### Provided records
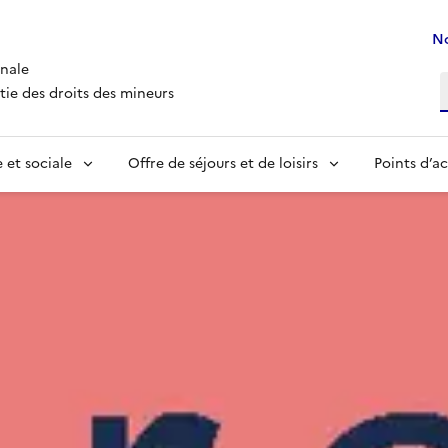
No
nale
R
tie des droits des mineurs
 et sociale
Offre de séjours et de loisirs
Points d’ac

### Problem requirements
Print all the entries exactly as they appear, without the pictures.

### Solution to this task
No
nale
R
tie des droits des mineurs
 et sociale
Offre de séjours et de loisirs
Points d’ac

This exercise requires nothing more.